(Dataset entries)
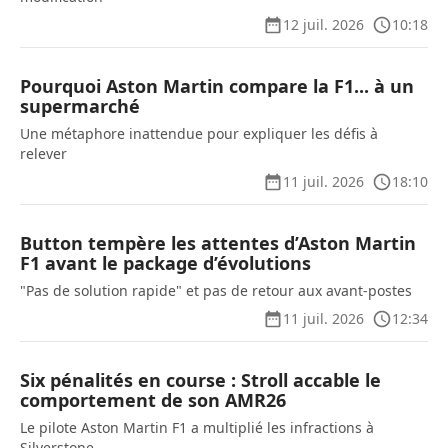
12 juil. 2026
10:18
Pourquoi Aston Martin compare la F1... à un
supermarché
Une métaphore inattendue pour expliquer les défis à
relever
11 juil. 2026
18:10
Button tempère les attentes d’Aston Martin
F1 avant le package d’évolutions
"Pas de solution rapide" et pas de retour aux avant-postes
11 juil. 2026
12:34
Six pénalités en course : Stroll accable le
comportement de son AMR26
Le pilote Aston Martin F1 a multiplié les infractions à
Silverstone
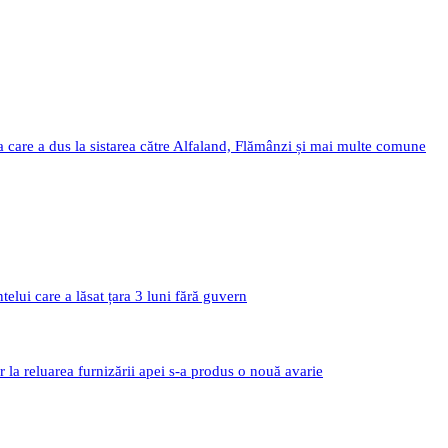
a care a dus la sistarea către Alfaland, Flămânzi și mai multe comune
i care a lăsat țara 3 luni fără guvern
r la reluarea furnizării apei s-a produs o nouă avarie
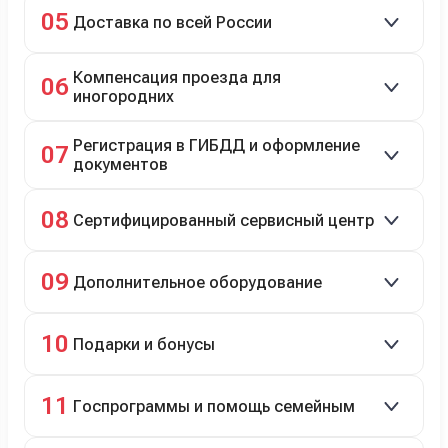
Зачёт рыночной стоимости старого авто сразу.
05
Доставка по всей России
Автовозом, Ж/Д, морем или перегоном водителем.
Компенсация проезда для
06
иногородних
До 20 000 руб. при предъявлении билетов.
Регистрация в ГИБДД и оформление
07
документов
Полное сопровождение.
08
Сертифицированный сервисный центр
Гарантийное и постгарантийное ТО, кузовной и
09
Дополнительное оборудование
технический ремонт.
Дооснащение аксессуарами и оборудованием.
10
Подарки и бонусы
Комплект зимней резины в подарок, скидки по
11
Госпрограммы и помощь семейным
программе лояльности.
Скидки на первый или семейный автомобиль.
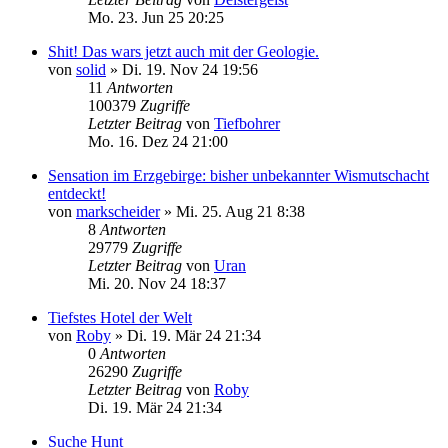
Mo. 23. Jun 25 20:25
Shit! Das wars jetzt auch mit der Geologie.
von
solid
»
Di. 19. Nov 24 19:56
11
Antworten
100379
Zugriffe
Letzter Beitrag
von
Tiefbohrer
Mo. 16. Dez 24 21:00
Sensation im Erzgebirge: bisher unbekannter Wismutschacht
entdeckt!
von
markscheider
»
Mi. 25. Aug 21 8:38
8
Antworten
29779
Zugriffe
Letzter Beitrag
von
Uran
Mi. 20. Nov 24 18:37
Tiefstes Hotel der Welt
von
Roby
»
Di. 19. Mär 24 21:34
0
Antworten
26290
Zugriffe
Letzter Beitrag
von
Roby
Di. 19. Mär 24 21:34
Suche Hunt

### TRY IT:
Out of the records above, set down only the lines from the one that contains "Button tempère les attentes d’Aston Martin" through the one that contains "a care a dus", unchanged and without the pictures.

### PROBLEM SOLUTION:
Button tempère les attentes d’Aston Martin
F1 avant le package d’évolutions
"Pas de solution rapide" et pas de retour aux avant-postes
11 juil. 2026
12:34
Six pénalités en course : Stroll accable le
comportement de son AMR26
Le pilote Aston Martin F1 a multiplié les infractions à
Silverstone
a care a dus la sistarea către Alfaland, Flămânzi și mai multe comune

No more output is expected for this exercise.